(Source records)
==*==

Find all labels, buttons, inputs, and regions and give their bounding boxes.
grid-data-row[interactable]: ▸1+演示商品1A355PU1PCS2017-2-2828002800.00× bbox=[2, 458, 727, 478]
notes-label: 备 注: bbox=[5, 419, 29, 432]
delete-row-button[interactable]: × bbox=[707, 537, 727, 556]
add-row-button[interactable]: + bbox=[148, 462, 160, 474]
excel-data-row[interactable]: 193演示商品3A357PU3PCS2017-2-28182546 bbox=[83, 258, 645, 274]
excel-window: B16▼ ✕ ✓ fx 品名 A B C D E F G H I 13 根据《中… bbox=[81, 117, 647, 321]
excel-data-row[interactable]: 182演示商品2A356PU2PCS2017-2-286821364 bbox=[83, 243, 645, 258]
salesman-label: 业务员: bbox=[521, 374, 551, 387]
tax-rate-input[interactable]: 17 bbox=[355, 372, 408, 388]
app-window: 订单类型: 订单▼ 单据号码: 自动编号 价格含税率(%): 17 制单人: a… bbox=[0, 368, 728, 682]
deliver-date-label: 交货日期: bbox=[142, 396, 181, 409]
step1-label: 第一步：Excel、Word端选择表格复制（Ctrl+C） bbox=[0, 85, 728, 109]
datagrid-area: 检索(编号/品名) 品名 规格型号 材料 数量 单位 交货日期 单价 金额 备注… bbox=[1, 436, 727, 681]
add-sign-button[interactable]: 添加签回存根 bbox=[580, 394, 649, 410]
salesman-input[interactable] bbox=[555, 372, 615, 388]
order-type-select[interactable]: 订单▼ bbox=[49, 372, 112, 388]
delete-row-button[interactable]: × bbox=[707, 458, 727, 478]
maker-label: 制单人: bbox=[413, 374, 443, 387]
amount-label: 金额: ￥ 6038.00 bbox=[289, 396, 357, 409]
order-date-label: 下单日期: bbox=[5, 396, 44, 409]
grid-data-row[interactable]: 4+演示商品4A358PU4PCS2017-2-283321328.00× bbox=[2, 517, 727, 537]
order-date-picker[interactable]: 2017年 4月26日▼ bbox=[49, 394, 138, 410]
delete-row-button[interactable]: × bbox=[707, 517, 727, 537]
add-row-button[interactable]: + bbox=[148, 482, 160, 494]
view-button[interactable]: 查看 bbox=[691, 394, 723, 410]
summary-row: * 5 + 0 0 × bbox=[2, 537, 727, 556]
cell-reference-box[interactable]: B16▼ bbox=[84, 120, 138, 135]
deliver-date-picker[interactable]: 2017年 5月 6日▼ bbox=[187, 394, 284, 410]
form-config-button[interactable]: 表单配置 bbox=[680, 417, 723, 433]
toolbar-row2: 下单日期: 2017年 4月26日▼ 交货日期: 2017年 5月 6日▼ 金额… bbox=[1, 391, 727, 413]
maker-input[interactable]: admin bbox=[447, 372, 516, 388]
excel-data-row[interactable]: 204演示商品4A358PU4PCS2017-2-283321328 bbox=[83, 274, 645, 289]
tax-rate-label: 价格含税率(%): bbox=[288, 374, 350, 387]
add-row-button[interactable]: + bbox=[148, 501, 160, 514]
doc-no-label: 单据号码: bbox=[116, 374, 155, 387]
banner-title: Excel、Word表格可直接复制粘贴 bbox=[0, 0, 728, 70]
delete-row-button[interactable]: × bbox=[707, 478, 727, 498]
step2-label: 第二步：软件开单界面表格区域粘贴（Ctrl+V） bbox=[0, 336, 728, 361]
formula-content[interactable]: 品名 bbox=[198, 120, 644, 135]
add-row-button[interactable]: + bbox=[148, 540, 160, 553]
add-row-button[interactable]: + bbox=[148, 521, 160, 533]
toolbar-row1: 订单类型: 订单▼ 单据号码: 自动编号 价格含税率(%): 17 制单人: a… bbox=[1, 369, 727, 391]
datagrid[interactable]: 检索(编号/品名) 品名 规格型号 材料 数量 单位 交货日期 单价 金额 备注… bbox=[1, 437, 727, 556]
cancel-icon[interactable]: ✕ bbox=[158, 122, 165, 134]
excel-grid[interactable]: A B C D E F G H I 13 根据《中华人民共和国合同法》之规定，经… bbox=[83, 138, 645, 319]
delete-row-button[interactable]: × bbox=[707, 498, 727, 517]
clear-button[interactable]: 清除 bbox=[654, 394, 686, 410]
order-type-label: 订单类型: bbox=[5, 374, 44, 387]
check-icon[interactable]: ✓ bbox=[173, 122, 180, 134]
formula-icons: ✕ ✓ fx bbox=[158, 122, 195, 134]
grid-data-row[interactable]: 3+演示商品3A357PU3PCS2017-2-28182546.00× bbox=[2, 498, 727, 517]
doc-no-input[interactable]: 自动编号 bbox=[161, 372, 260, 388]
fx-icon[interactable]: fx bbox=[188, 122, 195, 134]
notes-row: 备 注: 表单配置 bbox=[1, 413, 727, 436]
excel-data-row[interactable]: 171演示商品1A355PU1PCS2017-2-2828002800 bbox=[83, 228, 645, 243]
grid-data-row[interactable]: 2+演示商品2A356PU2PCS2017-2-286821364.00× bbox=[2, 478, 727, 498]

==*==

WHAT TO DO: Reproduce the data in full, exactly.

EXPECTED OUTPUT:
Find all labels, buttons, inputs, and regions and give their bounding boxes.
grid-data-row[interactable]: ▸1+演示商品1A355PU1PCS2017-2-2828002800.00× bbox=[2, 458, 727, 478]
notes-label: 备 注: bbox=[5, 419, 29, 432]
delete-row-button[interactable]: × bbox=[707, 537, 727, 556]
add-row-button[interactable]: + bbox=[148, 462, 160, 474]
excel-data-row[interactable]: 193演示商品3A357PU3PCS2017-2-28182546 bbox=[83, 258, 645, 274]
excel-window: B16▼ ✕ ✓ fx 品名 A B C D E F G H I 13 根据《中… bbox=[81, 117, 647, 321]
excel-data-row[interactable]: 182演示商品2A356PU2PCS2017-2-286821364 bbox=[83, 243, 645, 258]
salesman-label: 业务员: bbox=[521, 374, 551, 387]
tax-rate-input[interactable]: 17 bbox=[355, 372, 408, 388]
app-window: 订单类型: 订单▼ 单据号码: 自动编号 价格含税率(%): 17 制单人: a… bbox=[0, 368, 728, 682]
deliver-date-label: 交货日期: bbox=[142, 396, 181, 409]
step1-label: 第一步：Excel、Word端选择表格复制（Ctrl+C） bbox=[0, 85, 728, 109]
datagrid-area: 检索(编号/品名) 品名 规格型号 材料 数量 单位 交货日期 单价 金额 备注… bbox=[1, 436, 727, 681]
add-sign-button[interactable]: 添加签回存根 bbox=[580, 394, 649, 410]
salesman-input[interactable] bbox=[555, 372, 615, 388]
order-type-select[interactable]: 订单▼ bbox=[49, 372, 112, 388]
delete-row-button[interactable]: × bbox=[707, 458, 727, 478]
maker-label: 制单人: bbox=[413, 374, 443, 387]
amount-label: 金额: ￥ 6038.00 bbox=[289, 396, 357, 409]
order-date-label: 下单日期: bbox=[5, 396, 44, 409]
grid-data-row[interactable]: 4+演示商品4A358PU4PCS2017-2-283321328.00× bbox=[2, 517, 727, 537]
order-date-picker[interactable]: 2017年 4月26日▼ bbox=[49, 394, 138, 410]
delete-row-button[interactable]: × bbox=[707, 517, 727, 537]
add-row-button[interactable]: + bbox=[148, 482, 160, 494]
view-button[interactable]: 查看 bbox=[691, 394, 723, 410]
summary-row: * 5 + 0 0 × bbox=[2, 537, 727, 556]
cell-reference-box[interactable]: B16▼ bbox=[84, 120, 138, 135]
deliver-date-picker[interactable]: 2017年 5月 6日▼ bbox=[187, 394, 284, 410]
form-config-button[interactable]: 表单配置 bbox=[680, 417, 723, 433]
toolbar-row2: 下单日期: 2017年 4月26日▼ 交货日期: 2017年 5月 6日▼ 金额… bbox=[1, 391, 727, 413]
maker-input[interactable]: admin bbox=[447, 372, 516, 388]
excel-data-row[interactable]: 204演示商品4A358PU4PCS2017-2-283321328 bbox=[83, 274, 645, 289]
tax-rate-label: 价格含税率(%): bbox=[288, 374, 350, 387]
add-row-button[interactable]: + bbox=[148, 501, 160, 514]
doc-no-label: 单据号码: bbox=[116, 374, 155, 387]
banner-title: Excel、Word表格可直接复制粘贴 bbox=[0, 0, 728, 70]
delete-row-button[interactable]: × bbox=[707, 478, 727, 498]
step2-label: 第二步：软件开单界面表格区域粘贴（Ctrl+V） bbox=[0, 336, 728, 361]
formula-content[interactable]: 品名 bbox=[198, 120, 644, 135]
add-row-button[interactable]: + bbox=[148, 540, 160, 553]
add-row-button[interactable]: + bbox=[148, 521, 160, 533]
toolbar-row1: 订单类型: 订单▼ 单据号码: 自动编号 价格含税率(%): 17 制单人: a… bbox=[1, 369, 727, 391]
datagrid[interactable]: 检索(编号/品名) 品名 规格型号 材料 数量 单位 交货日期 单价 金额 备注… bbox=[1, 437, 727, 556]
cancel-icon[interactable]: ✕ bbox=[158, 122, 165, 134]
excel-grid[interactable]: A B C D E F G H I 13 根据《中华人民共和国合同法》之规定，经… bbox=[83, 138, 645, 319]
delete-row-button[interactable]: × bbox=[707, 498, 727, 517]
clear-button[interactable]: 清除 bbox=[654, 394, 686, 410]
order-type-label: 订单类型: bbox=[5, 374, 44, 387]
check-icon[interactable]: ✓ bbox=[173, 122, 180, 134]
formula-icons: ✕ ✓ fx bbox=[158, 122, 195, 134]
grid-data-row[interactable]: 3+演示商品3A357PU3PCS2017-2-28182546.00× bbox=[2, 498, 727, 517]
doc-no-input[interactable]: 自动编号 bbox=[161, 372, 260, 388]
fx-icon[interactable]: fx bbox=[188, 122, 195, 134]
notes-row: 备 注: 表单配置 bbox=[1, 413, 727, 436]
excel-data-row[interactable]: 171演示商品1A355PU1PCS2017-2-2828002800 bbox=[83, 228, 645, 243]
grid-data-row[interactable]: 2+演示商品2A356PU2PCS2017-2-286821364.00× bbox=[2, 478, 727, 498]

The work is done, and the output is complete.